Back in high school, one of my math teachers required that we all bought these really expense TI graphing calculators. I’m not sure I ever really figured out how to use the thing. Today, I could get way more functionality out of a $1.99 app on my phone. (Granted, I still wouldn’t know how to use it.) The standalone big-button calculator that many people kept in desk drawers has also been gobbled up by the calculator included in the phone or by the one that I have pinned to my desktop’s start window.
The wristwatch is almost like a modern-day, instant generation gap determiner. If you are over, say, mid-30s, then you likely grew up wearing a watch, and probably still wear a watch. (And if you owned a Casio calculator watch, then that strange sensation you just felt was you and I bro-hugging it out...)
If you are under mid-30s, then you likely just check your phone. Watches have now evolved beyond the mere mundaneness of serving their primary purpose of telling time, and have transformed into jewelry/fashion accessories or lifestyle statement pieces. Oh, sure, they still tell time, just not as accurately as a constantly Internet updating smartphone, but no one actually looks at their wrist to check the time! Oh, God, no! That would be the ultimate loss of street cred. (Though, my dive watch challenges your smartphone to a “What time is it now?” challenge at, say, one meter down.)

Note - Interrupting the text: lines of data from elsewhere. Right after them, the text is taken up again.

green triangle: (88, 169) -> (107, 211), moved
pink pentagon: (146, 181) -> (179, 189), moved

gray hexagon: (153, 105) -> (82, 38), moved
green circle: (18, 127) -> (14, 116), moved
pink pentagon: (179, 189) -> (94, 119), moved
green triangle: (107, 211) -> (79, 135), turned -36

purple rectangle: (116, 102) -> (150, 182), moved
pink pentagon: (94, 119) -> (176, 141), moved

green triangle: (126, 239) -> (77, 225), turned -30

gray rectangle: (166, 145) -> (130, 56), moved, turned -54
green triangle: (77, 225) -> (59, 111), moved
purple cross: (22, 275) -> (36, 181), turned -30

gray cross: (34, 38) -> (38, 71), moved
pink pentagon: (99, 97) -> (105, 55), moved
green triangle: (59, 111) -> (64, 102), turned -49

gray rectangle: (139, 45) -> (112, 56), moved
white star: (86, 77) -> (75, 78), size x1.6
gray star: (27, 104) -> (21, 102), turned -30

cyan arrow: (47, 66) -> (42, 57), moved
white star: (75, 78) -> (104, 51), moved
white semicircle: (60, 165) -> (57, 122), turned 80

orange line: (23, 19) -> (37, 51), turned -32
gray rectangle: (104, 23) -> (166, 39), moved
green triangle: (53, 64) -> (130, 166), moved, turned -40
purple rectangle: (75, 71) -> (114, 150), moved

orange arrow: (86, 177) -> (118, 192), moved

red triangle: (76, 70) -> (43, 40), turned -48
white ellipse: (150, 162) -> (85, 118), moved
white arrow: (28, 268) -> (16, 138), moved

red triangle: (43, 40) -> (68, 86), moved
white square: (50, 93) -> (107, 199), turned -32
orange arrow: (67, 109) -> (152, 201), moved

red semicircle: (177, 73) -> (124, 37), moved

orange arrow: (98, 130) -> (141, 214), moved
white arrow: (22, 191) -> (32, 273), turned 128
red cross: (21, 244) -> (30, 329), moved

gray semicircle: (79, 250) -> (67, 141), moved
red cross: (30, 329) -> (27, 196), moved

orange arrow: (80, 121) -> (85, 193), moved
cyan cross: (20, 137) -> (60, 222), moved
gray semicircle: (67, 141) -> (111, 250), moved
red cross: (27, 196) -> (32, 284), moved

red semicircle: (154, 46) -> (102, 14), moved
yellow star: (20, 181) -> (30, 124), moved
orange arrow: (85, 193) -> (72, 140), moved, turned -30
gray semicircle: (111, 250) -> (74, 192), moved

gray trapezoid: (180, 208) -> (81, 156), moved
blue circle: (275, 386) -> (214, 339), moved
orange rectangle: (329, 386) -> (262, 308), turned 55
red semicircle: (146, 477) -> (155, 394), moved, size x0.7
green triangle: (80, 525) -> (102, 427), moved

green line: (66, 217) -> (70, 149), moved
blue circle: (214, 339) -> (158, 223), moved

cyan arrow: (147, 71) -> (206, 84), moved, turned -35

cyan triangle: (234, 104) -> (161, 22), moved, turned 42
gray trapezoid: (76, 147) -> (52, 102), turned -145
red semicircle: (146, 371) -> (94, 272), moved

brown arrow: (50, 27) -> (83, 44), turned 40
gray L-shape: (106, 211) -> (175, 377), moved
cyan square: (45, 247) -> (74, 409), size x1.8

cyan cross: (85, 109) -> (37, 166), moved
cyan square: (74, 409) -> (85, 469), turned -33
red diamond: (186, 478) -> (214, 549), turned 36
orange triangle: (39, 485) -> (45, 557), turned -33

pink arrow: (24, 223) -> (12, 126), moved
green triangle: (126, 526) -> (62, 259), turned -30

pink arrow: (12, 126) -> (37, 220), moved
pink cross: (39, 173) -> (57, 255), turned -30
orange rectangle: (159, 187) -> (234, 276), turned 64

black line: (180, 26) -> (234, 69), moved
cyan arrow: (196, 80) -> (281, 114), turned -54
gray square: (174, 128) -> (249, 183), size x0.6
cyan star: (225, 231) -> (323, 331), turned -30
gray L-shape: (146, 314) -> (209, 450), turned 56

Say what you will about Apple Maps, but it has never steered me 1/10 as wrong as my Magellan GPS unit does on the daily. I swear, I think the Magellan actively tries to sabotage me, choosing detours that may save several feet of driving distance but add long minutes of driving time. Or by plotting routes with the primary subroutine of “travel through every small town, specifically with scary looking out-in-the-middle-of-nowhere chainsaw-killing-shacks whenever possible.” Also, the standalone GPS unit wants to charge me like $100+ to update its woefully out of date map software. The standalone GPS market has been decimated by the smartphone which includes a way better, constantly updating version of the same thing for free. Suck it, Magellan. Suck it long, su--- (rerouting...)

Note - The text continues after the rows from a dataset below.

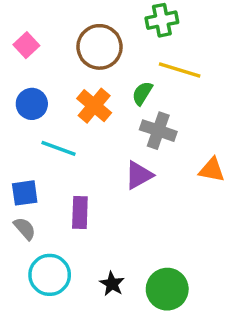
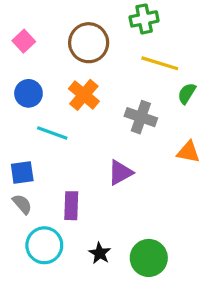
green semicircle: (142, 93) -> (187, 93), moved
purple triangle: (139, 175) -> (120, 172), moved
purple rectangle: (80, 213) -> (71, 206), moved

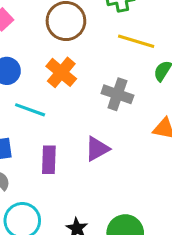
purple rectangle: (71, 206) -> (49, 160), moved

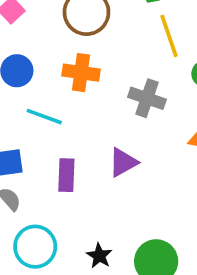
yellow line: (136, 41) -> (169, 36), turned 54
orange cross: (61, 72) -> (81, 73), turned -32

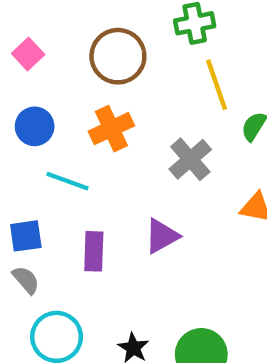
orange cross: (81, 73) -> (111, 129), turned -33
gray cross: (147, 98) -> (190, 159), turned 30

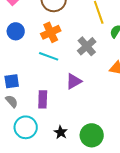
cyan line: (67, 181) -> (49, 56), moved
purple rectangle: (94, 251) -> (43, 99), moved

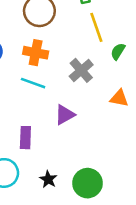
orange cross: (51, 32) -> (36, 53), turned 36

Part of a delivery crew’s kit used to be the venerable Thomas Brothers Guide. But the brothers have been put out of business. Along with standalone GPS units, people are no longer using those big, refolds-like-a-Mensa-puzzle paper maps. Our glove box used to be filled with regional maps, state maps, and local maps. Now it’s filled with napkins and pens and bottles of hand sanitizer. Granted, I’m not going to try and summit Cho Oyu using my phone as a digital Sherpa, but for general land navigation, the maps I can pull up in my phone win the day and refold with one simple button press.
Whenever I had to wake up for something, and I mean absolutely, positively, no BS, really-really had to wake-up for something, I would always lie in bed with this quiet unable-to-truly-sleep terror that there would be a power failure or something, and the alarm clock would fail and I’d wake up an hour late to the dreaded blinking 12:00.
Or when I’m traveling and in a hotel room, I had this pre-bed routine where I would put the alarm through “practice sessions” where I made sure that I a) set it correctly b) didn’t screw up the am/pm bit c) it isn’t set to a station that is going to play static and d) it actually turns on and alarms. But now, everyone I know uses the alarm in their phones. Even the impossible to wake-up, Darryl Wilkinson, uses his phone to wake-up. Granted, it is a special app that features an alarm with flashing, seizure inducing strobe lights and sounds like a malevolent robot has been unleashed that is ready to attack. Even if the power dies, the phone will almost always have enough juice to power the alarm and as a bonus I can choose what song I want to wake-up to. And setting the alarm is as simple as, “Siri, set an alarm for 7:45 am.” Granted, due to my OCD, I will usually still ask for a wake-up call. I mean, I don’t want to be the guy that oversleeps and misses his plane.